Ottawa is also experimenting with the decriminalization of the possession of small amounts of illicit drugs, a move called for by police chiefs in 2020. British Columbia asked for and got permission for a three-year pilot program that started on Jan. 31.

It’s a good idea, within limits (B.C. recently had to ask Ottawa to restrict possession near parks and pools). Funneling an addicted opioid user through the justice system makes little sense, when what they need are health and social supports.

And this is precisely where Canada and the provinces have to step up their games. While supervised consumption and uncontaminated supply can save lives in an emergency, they fall short of giving people what they need in the long run: proper care.

Addiction is a disease, no less so than cancer or diabetes. Like those diseases, it can be related to lifestyle and economic opportunity, or it can be down to bad luck.

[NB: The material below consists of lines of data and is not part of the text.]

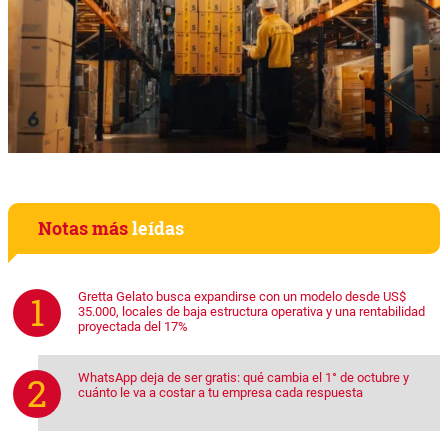
Notas más
leídas
Gretta Gelato busca expandirse con un modelo desde US$
35.000, locales de baja estructura operativa y una rentabilidad
proyectada del 17%
WhatsApp deja de ser gratis: qué cambia el 1° de octubre y
cuánto le va a costar a tu empresa cada respuesta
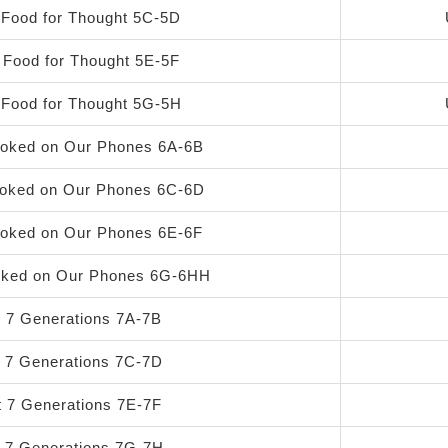
 Food for Thought 5C-5D
5 Food for Thought 5E-5F
 Food for Thought 5G-5H
ooked on Our Phones 6A-6B
ooked on Our Phones 6C-6D
ooked on Our Phones 6E-6F
oked on Our Phones 6G-6HH
t 7 Generations 7A-7B
t 7 Generations 7C-7D
t 7 Generations 7E-7F
t 7 Generations 7G-7H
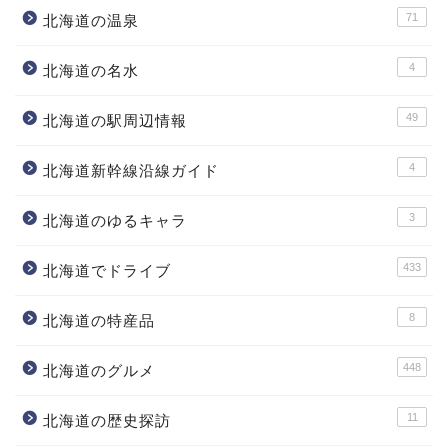
71
北海道の温泉
4
北海道の名水
49
北海道の駅周辺情報
4
北海道新幹線沿線ガイド
3
北海道のゆるキャラ
433
北海道でドライブ
8
北海道の特産品
448
北海道のグルメ
11
北海道の歴史探訪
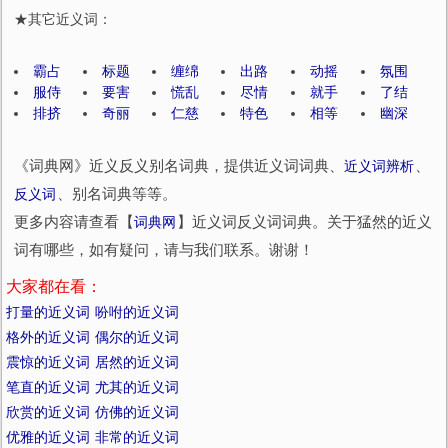
★其它近义词：
霸占
标题
缠绵
出路
动摇
氛围
服侍
要害
慌乱
尽情
就手
了结
排挤
奇丽
仁慈
特色
相等
幽深
《词典网》近义反义别名词典，提供近义词词典、
近义词辨析
、
反义词
、别名词典等等。
更多内容请查看【
词典网
】近义词反义词词典。关于猛然的近义
词有哪些，如有疑问，请与我们联系。谢谢！
大家都在看：
打量的近义词
吩咐的近义词
格外的近义词
偶尔的近义词
震惊的近义词
居然的近义词
笔直的近义词
尤其的近义词
欣赏的近义词
仿佛的近义词
优雅的近义词
非常的近义词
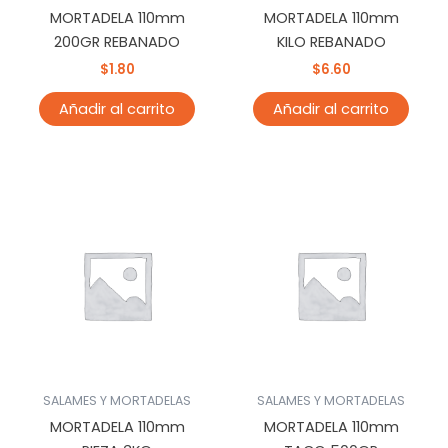
MORTADELA 110mm
MORTADELA 110mm
200GR REBANADO
KILO REBANADO
$
1.80
$
6.60
Añadir al carrito
Añadir al carrito
SALAMES Y MORTADELAS
SALAMES Y MORTADELAS
MORTADELA 110mm
MORTADELA 110mm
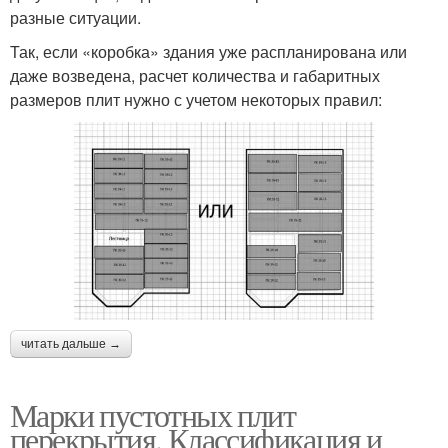
разные ситуации.
Так, если «коробка» здания уже распланирована или
даже возведена, расчет количества и габаритных
размеров плит нужно с учетом некоторых правил:
читать дальше →
Марки пустотных плит
перекрытия. Классификация и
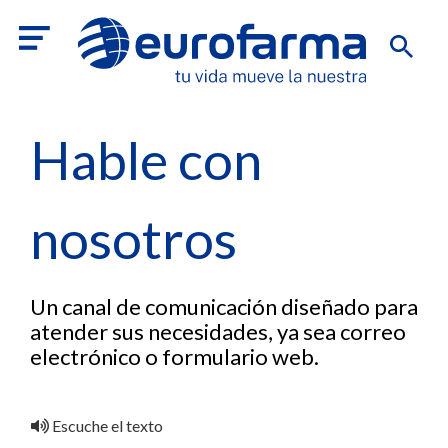
Hable con
nosotros
Un canal de comunicación diseñado para
atender sus necesidades, ya sea correo
electrónico o formulario web.
Escuche el texto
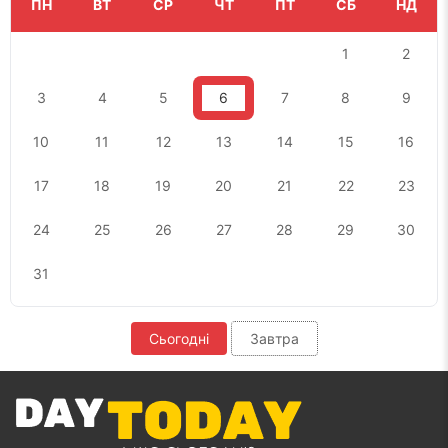
ПН
ВТ
СР
ЧТ
ПТ
СБ
НД
1
2
3
4
5
6
7
8
9
10
11
12
13
14
15
16
17
18
19
20
21
22
23
24
25
26
27
28
29
30
31
Сьогодні
Завтра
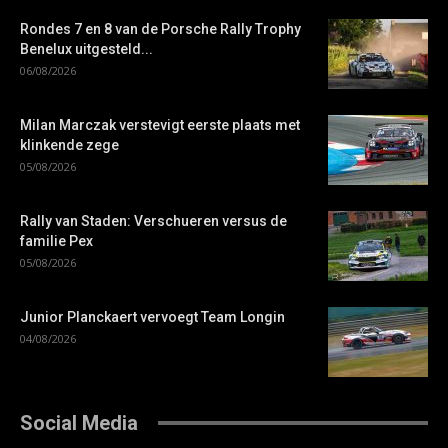
Rondes 7 en 8 van de Porsche Rally Trophy
Benelux uitgesteld...
06/08/2026
Milan Marczak verstevigt eerste plaats met
klinkende zege
05/08/2026
Rally van Staden: Verschueren versus de
familie Pex
05/08/2026
Junior Planckaert vervoegt Team Longin
04/08/2026
Social Media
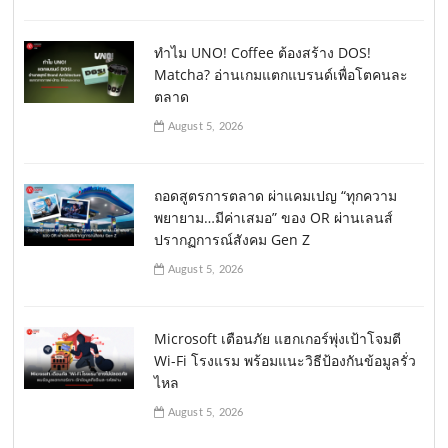
ทำไม UNO! Coffee ต้องสร้าง DOS!
Matcha? อ่านเกมแตกแบรนด์เพื่อโตคนละ
ตลาด
August 5, 2026
ถอดสูตรการตลาด ผ่าแคมเปญ “ทุกความ
พยายาม…มีค่าเสมอ” ของ OR ผ่านเลนส์
ปรากฏการณ์สังคม Gen Z
August 5, 2026
Microsoft เตือนภัย แฮกเกอร์พุ่งเป้าโจมตี
Wi-Fi โรงแรม พร้อมแนะวิธีป้องกันข้อมูลรั่ว
ไหล
August 5, 2026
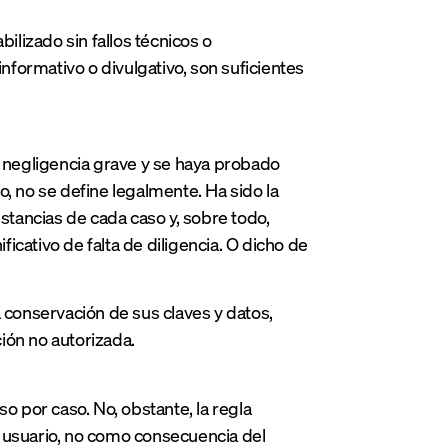
ilizado sin fallos técnicos o
informativo o divulgativo, son suficientes
negligencia grave y se haya probado
, no se define legalmente. Ha sido la
nstancias de cada caso y, sobre todo,
cativo de falta de diligencia. O dicho de
la conservación de sus claves y datos,
ión no autorizada.
o por caso. No, obstante, la regla
el usuario, no como consecuencia del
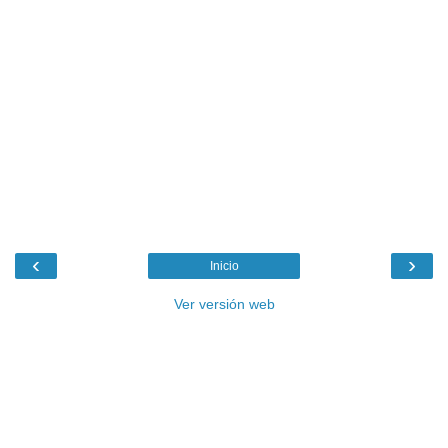
‹
›
Inicio
Ver versión web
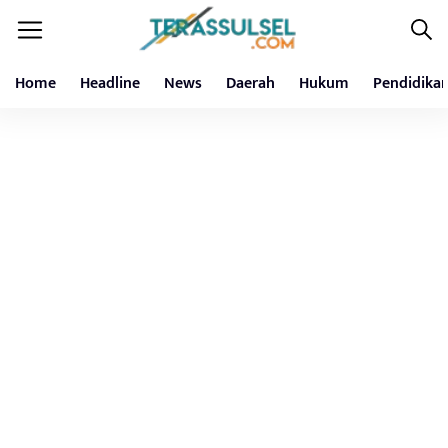
Home
Headline
News
Daerah
Hukum
Pendidika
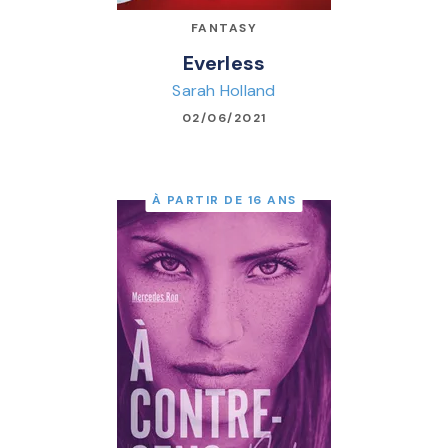
FANTASY
Everless
Sarah Holland
02/06/2021
À PARTIR DE 16 ANS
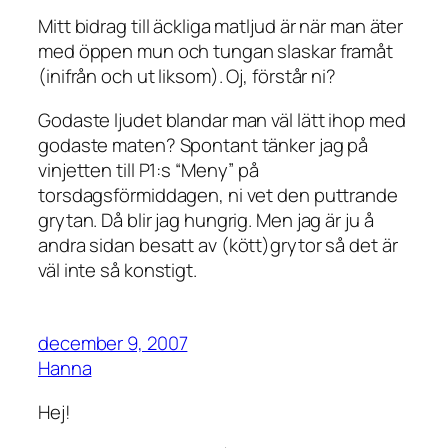
Mitt bidrag till äckliga matljud är när man äter
med öppen mun och tungan slaskar framåt
(inifrån och ut liksom). Oj, förstår ni?
Godaste ljudet blandar man väl lätt ihop med
godaste maten? Spontant tänker jag på
vinjetten till P1:s “Meny” på
torsdagsförmiddagen, ni vet den puttrande
grytan. Då blir jag hungrig. Men jag är ju å
andra sidan besatt av (kött)grytor så det är
väl inte så konstigt.
december 9, 2007
Hanna
Hej!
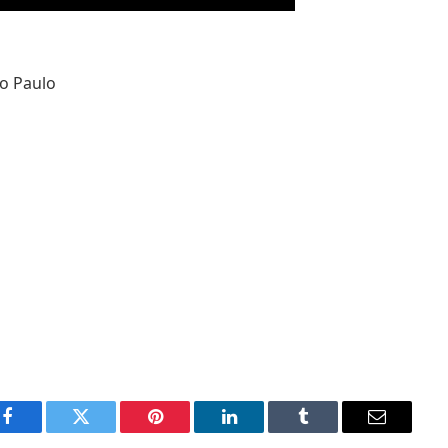
o Paulo
Facebook
Twitter
Pinterest
LinkedIn
Tumblr
Email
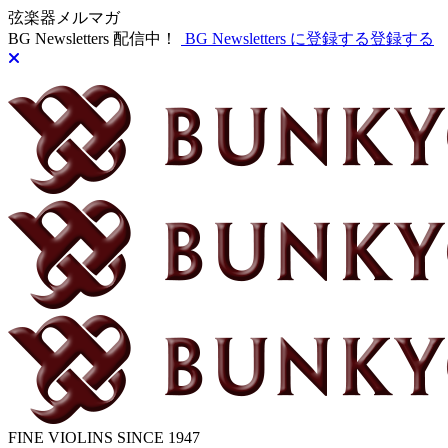
弦楽器メルマガ
BG Newsletters 配信中！
BG Newsletters に登録する
登録する
FINE VIOLINS SINCE 1947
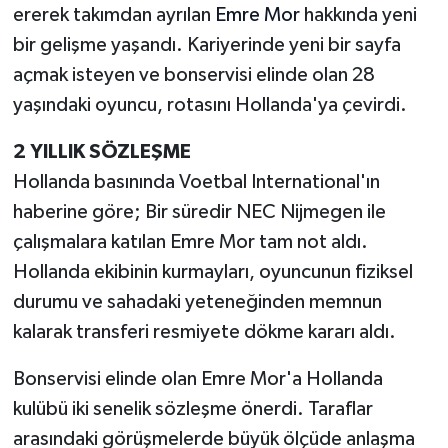
ererek takımdan ayrılan
Emre Mor
hakkında yeni
bir gelişme yaşandı. Kariyerinde yeni bir sayfa
açmak isteyen ve bonservisi elinde olan 28
yaşındaki oyuncu, rotasını Hollanda'ya çevirdi.
2 YILLIK SÖZLEŞME
Hollanda basınında Voetbal International'ın
haberine göre; Bir süredir NEC Nijmegen ile
çalışmalara katılan Emre Mor tam not aldı.
Hollanda ekibinin kurmayları, oyuncunun fiziksel
durumu ve sahadaki yeteneğinden memnun
kalarak transferi resmiyete dökme kararı aldı.
Bonservisi elinde olan Emre Mor'a Hollanda
kulübü iki senelik sözleşme önerdi. Taraflar
arasındaki görüşmelerde büyük ölçüde anlaşma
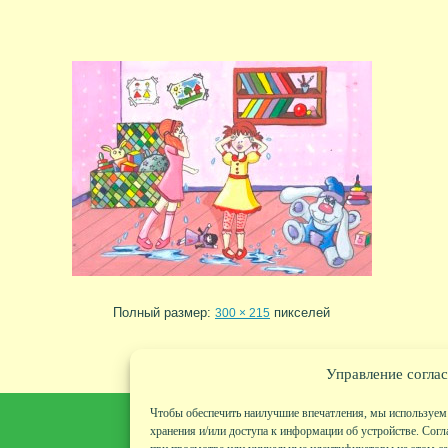
Полный размер:
пикселей
300 × 215
Управление соглас
Чтобы обеспечить наилучшие впечатления, мы используем 
хранения и/или доступа к информации об устройстве. Согл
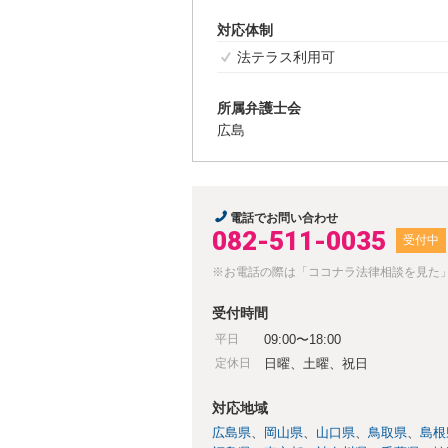
対応体制
法テラス利用可
所属弁護士会
広島
電話でお問い合わせ
082-511-0035
受付中
※お電話の際は「ココナラ法律相談を見た
受付時間
平日
09:00〜18:00
定休日
日曜、土曜、祝日
対応地域
広島県
岡山県
山口県
鳥取県
島根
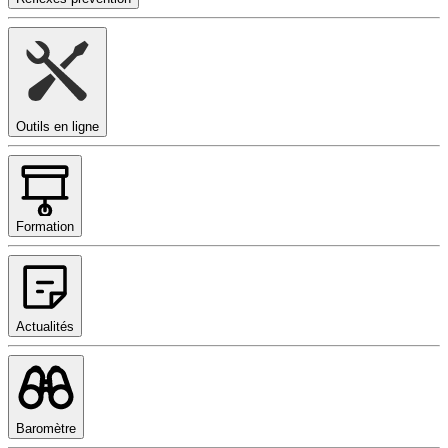
Outils en ligne
Formation
Actualités
Baromètre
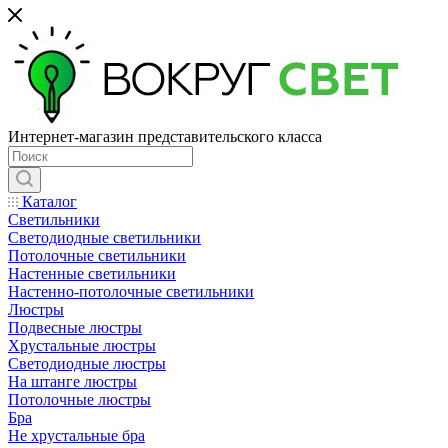
Интернет-магазин представительского класса
Каталог
Светильники
Светодиодные светильники
Потолочные светильники
Настенные светильники
Настенно-потолочные светильники
Люстры
Подвесные люстры
Хрустальные люстры
Светодиодные люстры
На штанге люстры
Потолочные люстры
Бра
Не хрустальные бра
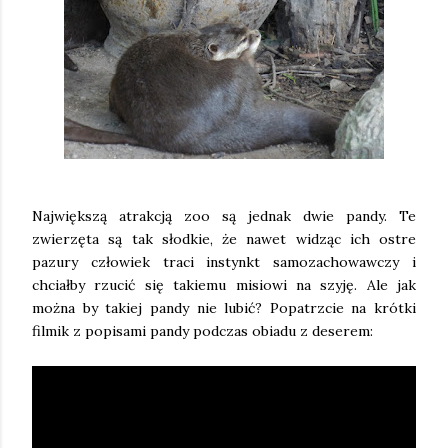
Największą atrakcją zoo są jednak dwie pandy. Te
zwierzęta są tak słodkie, że nawet widząc ich ostre
pazury człowiek traci instynkt samozachowawczy i
chciałby rzucić się takiemu misiowi na szyję. Ale jak
można by takiej pandy nie lubić? Popatrzcie na krótki
filmik z popisami pandy podczas obiadu z deserem:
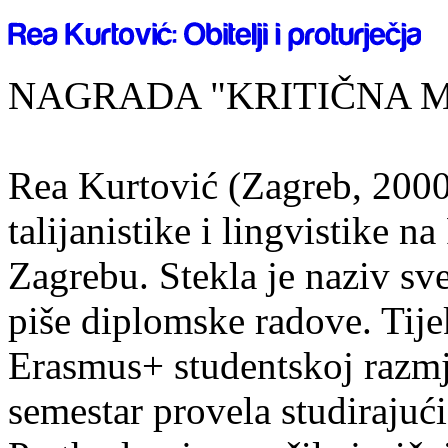
NAGRADA "KRITIČNA MASA
Rea Kurtović (Zagreb, 2000
talijanistike i lingvistike n
Zagrebu. Stekla je naziv sv
piše diplomske radove. Tije
Erasmus+ studentskoj razmj
semestar provela studirajuć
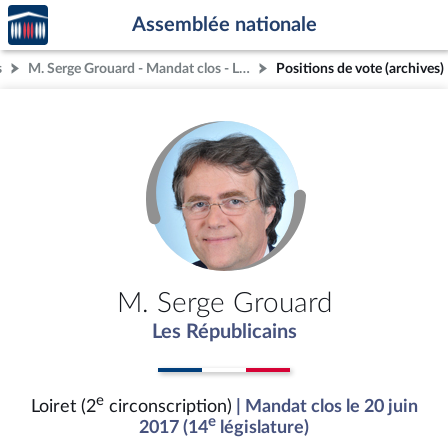
Accèder
Aller au contenu
Aller en bas de la page
Assemblée nationale
à la
page
s
M. Serge Grouard - Mandat clos - Loiret (2e circonscription)
Positions de vote (archives)
d'accueil
M. Serge Grouard
Les Républicains
e
Loiret (2
circonscription)
| Mandat clos le 20 juin
e
2017 (14
législature)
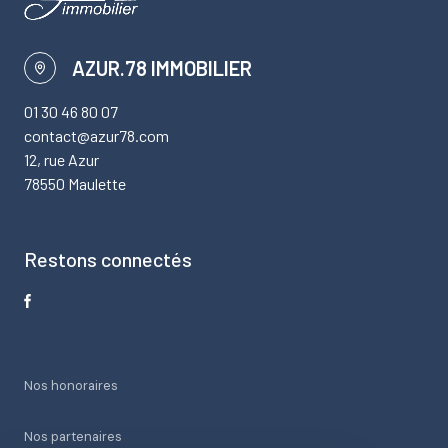
AZUR.78 IMMOBILIER
01 30 46 80 07
contact@azur78.com
12, rue Azur
78550 Maulette
Restons connectés
Nos honoraires
Nos partenaires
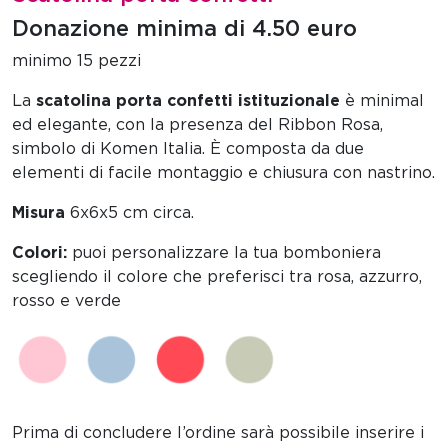
Donazione minima di 4.50 euro
minimo 15 pezzi
La
scatolina porta confetti istituzionale
è minimal
ed elegante, con la presenza del Ribbon Rosa,
simbolo di Komen Italia. È composta da due
elementi di facile montaggio e chiusura con nastrino.
Misura
6x6x5 cm circa.
Colori:
puoi personalizzare la tua bomboniera
scegliendo il colore che preferisci tra rosa, azzurro,
rosso e verde
Prima di concludere l’ordine sarà possibile inserire i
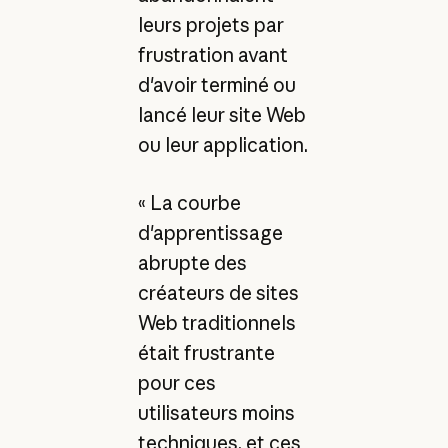
leurs projets par
frustration avant
d'avoir terminé ou
lancé leur site Web
ou leur application.
« La courbe
d'apprentissage
abrupte des
créateurs de sites
Web traditionnels
était frustrante
pour ces
utilisateurs moins
techniques, et ces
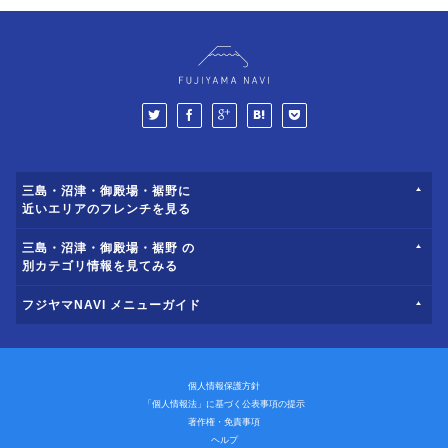
三島・沼津・御殿場・裾野に
近いエリアのフレンチを見る
三島・沼津・御殿場・裾野 の
別カテゴリ情報を見てみる
フジヤマNAVI メニューガイド
個人情報保護方針
「個人情報法」に基づく公表事項の提示
著作権・免責事項
ヘルプ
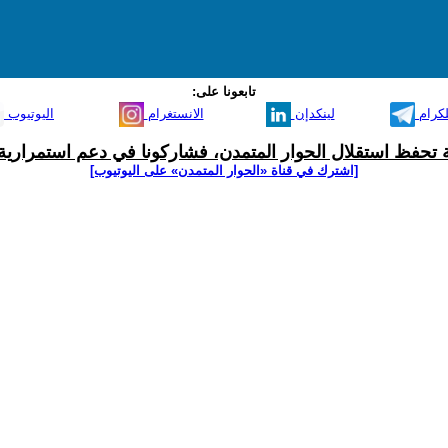
تابعونا على:
لكرام
لينكدإن
الانستغرام
اليوتيوب
ية تحفظ استقلال الحوار المتمدن، فشاركونا في دعم استمرارية 
[اشترك في قناة ‫«الحوار المتمدن» على اليوتيوب]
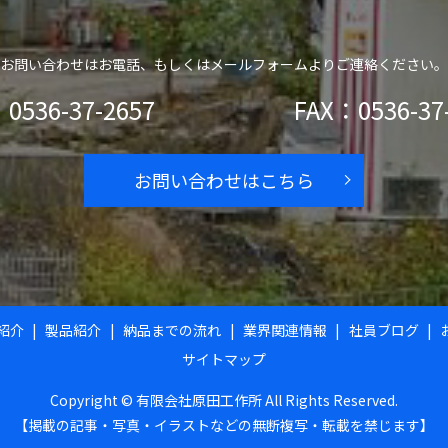
お問い合わせはお電話、もしくはメールフォームよりご連絡ください。
0536-37-2657
FAX：0536-37
お問い合わせはこちら
紹介
製品紹介
納品までの流れ
業界関連情報
社員ブログ
サイトマップ
Copyright © 有限会社原田工作所 All Rights Reserved.
【掲載の記事・写真・イラストなどの無断複写・転載を禁じます】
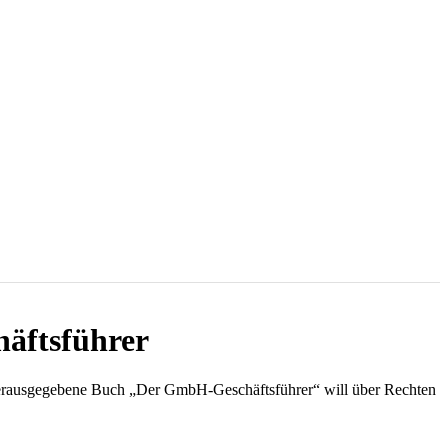
häftsführer
ge herausgegebene Buch „Der GmbH-Geschäftsführer“ will über Rechten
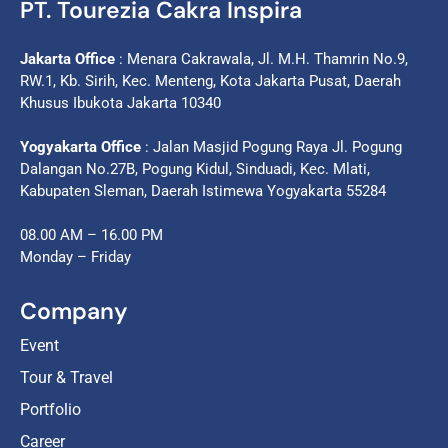
PT. Tourezia Cakra Inspira
Jakarta Office
: Menara Cakrawala, Jl. M.H. Thamrin No.9,
RW.1, Kb. Sirih, Kec. Menteng, Kota Jakarta Pusat, Daerah
Khusus Ibukota Jakarta 10340
Yogyakarta Office
: Jalan Masjid Pogung Raya Jl. Pogung
Dalangan No.27B, Pogung Kidul, Sinduadi, Kec. Mlati,
Kabupaten Sleman, Daerah Istimewa Yogyakarta 55284
08.00 AM – 16.00 PM
Monday – Friday
Company
Event
Tour & Travel
Portfolio
Career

And yet people with opioid use disorders are mostly required to manage their illness outside a hospital system that welcomes smokers, drinkers and consumers of fast food.

Our hospitals need more addiction treatment wards, where patients can hope to find the beds and the long-term care they require, just like any other ailing Canadian.

There is already a well-established body of research showing that opioid agonist treatments, in which patients are given controlled doses of methadone, heroin and other opioids in a clinical setting, can help keep people in treatment, off the streets, out of criminal activity, able to hold down a job, and even to get clean.

That’s the next step. The opioid crisis isn’t going away. To continue to treat its victims with what are reactive emergency services would be shortsighted and unfair.